Don’t forget there’s a lot you can do to remove or strongly interfere with the cons. Except the libido of course.
Yes, I work hard at minimizing the cons. Work out at gym every other day and (weather permitting) long brisk walks on alternative days. As I think others will confirm, it's hard to maintain muscle mass while on ADT even with vigorous strength training. I've actually lost some weight over the last four years. At the same time, I've gained a small spare tire. So I assume that I must be losing muscle mass.
DEXA mild osteopenia. Body fat unknown, but at 6"1" & 165 Lb I assume it's low. A1C, LDL and HDL are all OK, but platelets were low before PCa DX and haven't changed much since.
You’re doing great. Of course it’s hard to maintain muscle mass on ADT, but those who already have good lifting habits when starting ADT find it both a little easier and discouraging at the same time, since we’re more aware of what we’re losing off the top. Still vastly better than being thoroughly deconditioned when starting ADT, as most men are.

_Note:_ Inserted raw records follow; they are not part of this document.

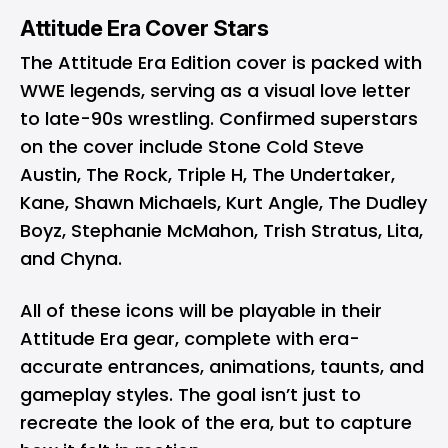
Attitude Era Cover Stars
The Attitude Era Edition cover is packed with
WWE legends, serving as a visual love letter
to late-90s wrestling. Confirmed superstars
on the cover include Stone Cold Steve
Austin, The Rock, Triple H, The Undertaker,
Kane, Shawn Michaels, Kurt Angle, The Dudley
Boyz, Stephanie McMahon, Trish Stratus, Lita,
and Chyna.
All of these icons will be playable in their
Attitude Era gear, complete with era-
accurate entrances, animations, taunts, and
gameplay styles. The goal isn’t just to
recreate the look of the era, but to capture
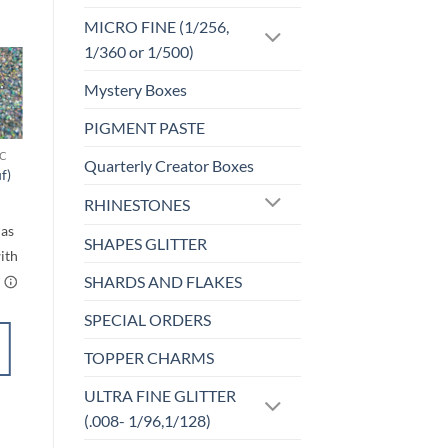
MICRO FINE (1/256,
1/360 or 1/500)
Mystery Boxes
Sale!
o
Add to
st
wishlist
PIGMENT PASTE
C
F-HOLOGRAPHIC
Quarterly Creator Boxes
f)
Reign (f)
rice
$
4.25
RHINESTONES
ange:
$4.50
through
SHAPES GLITTER
$5.50
SHARDS AND FLAKES
SPECIAL ORDERS
SELECT
TOPPER CHARMS
OPTIONS
This
ULTRA FINE GLITTER
product
Add to
(.008- 1/96,1/128)
has
wishlist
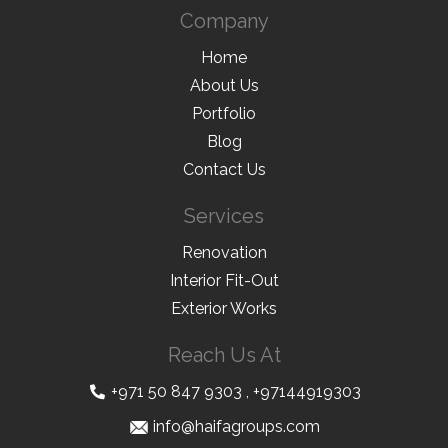
Company
Home
About Us
Portfolio
Blog
Contact Us
Services
Renovation
Interior Fit-Out
Exterior Works
Reach Us At
+971 50 847 9303
,
+97144919303
info@haifagroups.com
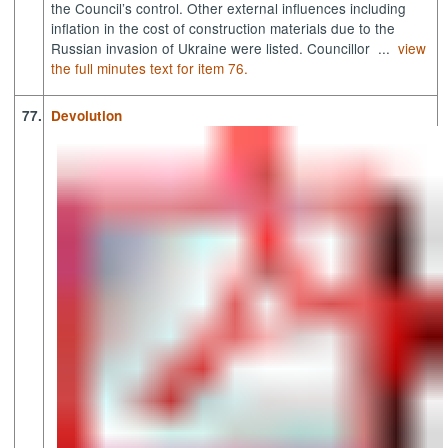
the Council’s control. Other external influences including
inflation in the cost of construction materials due to the
Russian invasion of Ukraine were listed. Councillor ...
view
the full minutes text for item 76.
77.
Devolution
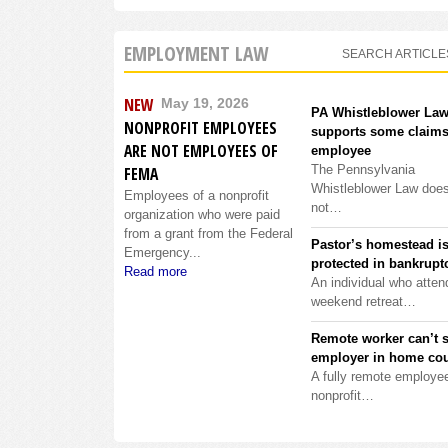
EMPLOYMENT LAW
SEARCH ARTICLE
NEW
May 19, 2026
PA Whistleblower La
NONPROFIT EMPLOYEES
supports some claims
ARE NOT EMPLOYEES OF
employee
The Pennsylvania
FEMA
Whistleblower Law doe
Employees of a nonprofit
not…
organization who were paid
from a grant from the Federal
Pastor’s homestead i
Emergency...
protected in bankrupt
Read more
An individual who atten
weekend retreat…
Remote worker can’t 
employer in home cou
A fully remote employee
nonprofit…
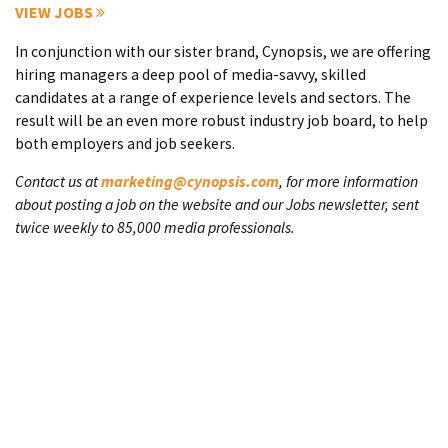
VIEW JOBS
In conjunction with our sister brand, Cynopsis, we are offering
hiring managers a deep pool of media-savvy, skilled
candidates at a range of experience levels and sectors. The
result will be an even more robust industry job board, to help
both employers and job seekers.
Contact us at
marketing@cynopsis.com
, for more information
about posting a job on the website and our Jobs newsletter, sent
twice weekly to 85,000 media professionals.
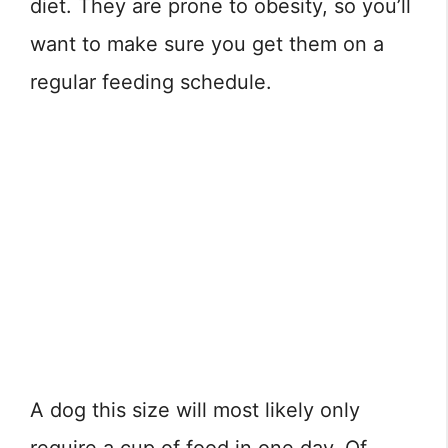
diet. They are prone to obesity, so you’ll
want to make sure you get them on a
regular feeding schedule.
A dog this size will most likely only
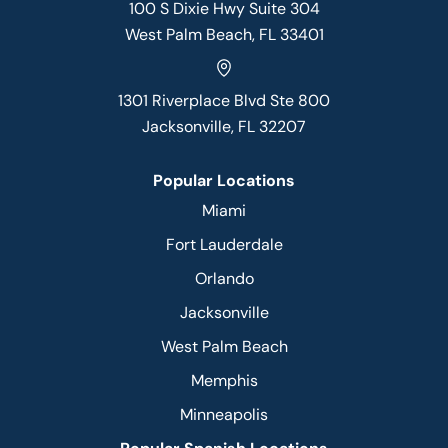
100 S Dixie Hwy Suite 304
West Palm Beach, FL 33401
1301 Riverplace Blvd Ste 800
Jacksonville, FL 32207
Popular Locations
Miami
Fort Lauderdale
Orlando
Jacksonville
West Palm Beach
Memphis
Minneapolis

Yet ALL benefit immensely. The weaker we are, the more dramatic the gains.
Even if building and maintaining mass is tough, the crushing fatigue that sedentary life on ADT brings is profoundly not worth it. I’m not telling you anything.

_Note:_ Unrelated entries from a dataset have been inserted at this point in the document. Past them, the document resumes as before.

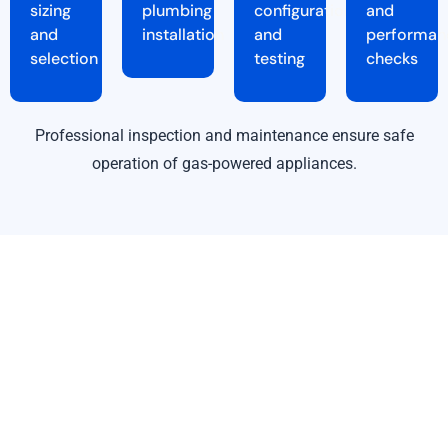
sizing
plumbing
configuration
and
and
installation
and
performan
selection
testing
checks
Professional inspection and maintenance ensure safe
operation of gas-powered appliances.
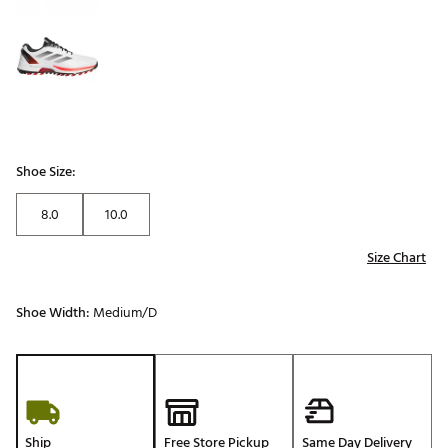
Shoe Size:
8.0
10.0
Size Chart
Shoe Width:
Medium/D
Ship
Free Store Pickup
Same Day Delivery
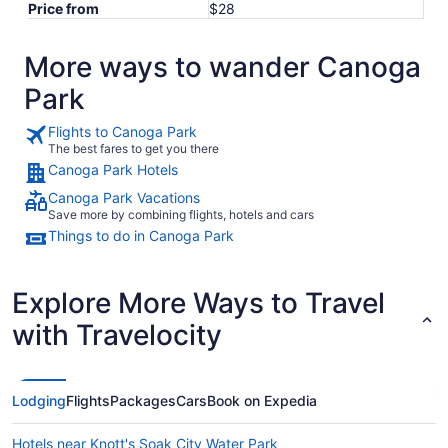
Price from
$28
More ways to wander Canoga
Park
Flights to Canoga Park
The best fares to get you there
Canoga Park Hotels
Canoga Park Vacations
Save more by combining flights, hotels and cars
Things to do in Canoga Park
Explore More Ways to Travel
with Travelocity
Lodging
Flights
Packages
Cars
Book on Expedia
Hotels near Knott's Soak City Water Park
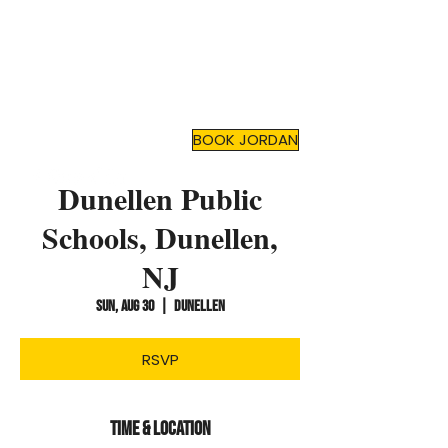
JORDAN TOMA
Top Mental Health
Motivational Speaker
and
Author
BOOK JORDAN
Dunellen Public
Schools, Dunellen,
NJ
Sun, Aug 30
  |  
Dunellen
RSVP
Time & Location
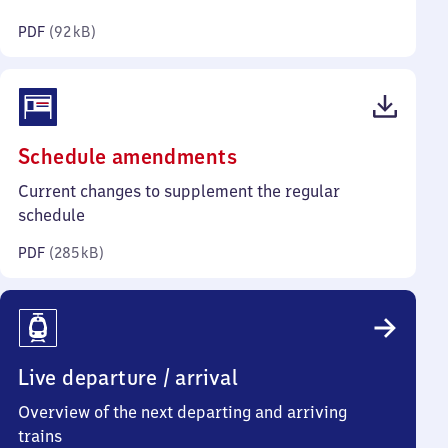
kilobytes)
PDF
(
92 kB
)
(PDF,
Schedule amendments
285
Current changes to supplement the regular
kilobytes)
schedule
PDF
(
285 kB
)
Live departure / arrival
Overview of the next departing and arriving
trains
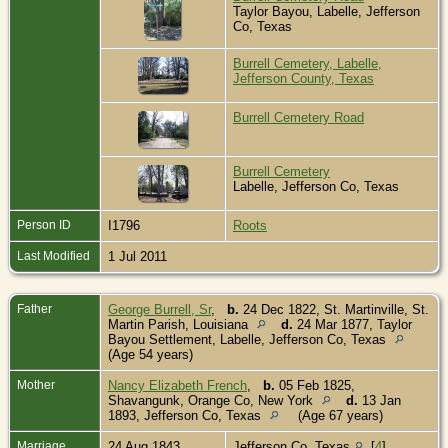
Taylor Bayou, Labelle, Jefferson
Co, Texas
Burrell Cemetery, Labelle,
Jefferson County, Texas
Burrell Cemetery Road
Burrell Cemetery
Labelle, Jefferson Co, Texas
Person ID
I1796
Roots
Last Modified
1 Jul 2011
Father
George Burrell, Sr
,
b.
24 Dec 1822, St. Martinville, St.
Martin Parish, Louisiana
d.
24 Mar 1877, Taylor
Bayou Settlement, Labelle, Jefferson Co, Texas
(Age 54 years)
Mother
Nancy Elizabeth French
,
b.
05 Feb 1825,
Shavangunk, Orange Co, New York
d.
13 Jan
1893, Jefferson Co, Texas
(Age 67 years)
Marriage
24 Aug 1843
Jefferson Co, Texas
[
4
]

Fat should not be unknown, the Dexa calibrates both body fat and lean mass precisely. But yes at 6’1” 185 you are likely not carrying much.
I don’t know how old you are and if you could do some exercising. I successfully fight muscle loss, joint pain, fat gain, BP increase and fatigue with daily running, gymnastics and weight lifting. complemented with a whole food plant based diet and 16:8 time restricted eating. So far so good. Maybe you can/want to try some of this.
From a deadhead to a gearhead.......i resemble your remarks....only good side to this ......i still cant drive 55......its pedal to the metal in my 66 fairlane......
I'm five years same medication and side effects. I live life everyday as if it were my last. We all have an expiration date with or without APC so take your meds remember the good old days and make some new ones. If you want that new car buy it that dream vacation book it. Never give up Never surrender. LeoOh yes by the way I Cruise In March I bought my Caddy SUV and an RV. All my best and blessings to you and all my Brothers here.
Similar results from 3 years of Lupron/Erleada and with the same side effects except my bp has remained normal. The fatigue is difficult to manage and thanks to severe OA of both knees, running is difficult. But there have been no changes in the PSA/T numbers and every day on a motorcycle and at work as a nurse is a blessing.
Congratulations! I won’t bore you with details but was on ADT for 24 months following surgery and in conjunction with radiation. Coming up on 19 years with PSA <0.01. I hated ADT but credit it partially to being here today. Keep it up.
I'm going to go off ADT as per my doctor's suggestion, along with his medical group's blessing at Sloan Kettering. These are professionals in oncology, unlike anyone on this forum. I trust them to at least try to get my life back, and come back to ADT hell only if necessary.
Are you aware of the planned clinical trial at Sloan Kettering to study ADT interruption for patients responding very well to hormone therapy? Investigator is Andrew Laccetti, co-investigator is Michael Morris.
Sorry to have jumped in on your reply to GummyToad. I am his wife and didn't realize we were logged into my account when he replied to you yesterday. Anyway - here is the link to the trial info on MSK's website. If you scroll all the way to the bottom and click on visit ClinicalTrials.gov for full description, it gives all the criteria. Hope this helps.
You may be interested in this clinical trial: "Testing Interruption of Hormonal Medications in Patients Responding Exceptionally to Therapy for Metastatic Prostate Cancer."